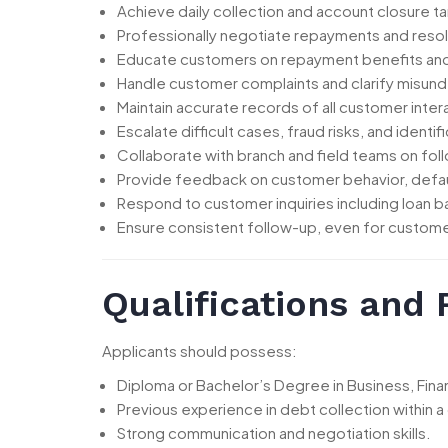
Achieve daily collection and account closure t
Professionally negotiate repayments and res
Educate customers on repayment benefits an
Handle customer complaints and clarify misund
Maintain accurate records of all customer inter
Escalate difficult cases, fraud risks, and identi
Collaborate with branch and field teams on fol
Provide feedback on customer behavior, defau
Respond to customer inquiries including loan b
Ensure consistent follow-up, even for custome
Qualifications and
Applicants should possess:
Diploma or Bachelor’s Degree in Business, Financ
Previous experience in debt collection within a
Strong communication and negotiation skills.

****

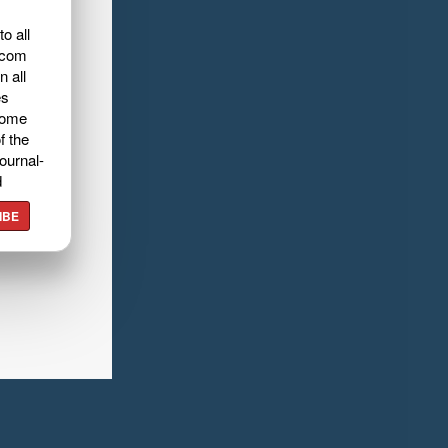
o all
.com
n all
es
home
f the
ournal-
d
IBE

****

__YOUR TASK__:
Where the listing above has a line with "Provide feedback on customer behavior, defau", start there, and output every line exactly through the line with "Strong communication and negotiation skills.", which is also included.

__RESULT FOR THIS TASK__:
Provide feedback on customer behavior, defau
Respond to customer inquiries including loan b
Ensure consistent follow-up, even for custome
Qualifications and
Applicants should possess:
Diploma or Bachelor’s Degree in Business, Financ
Previous experience in debt collection within a
Strong communication and negotiation skills.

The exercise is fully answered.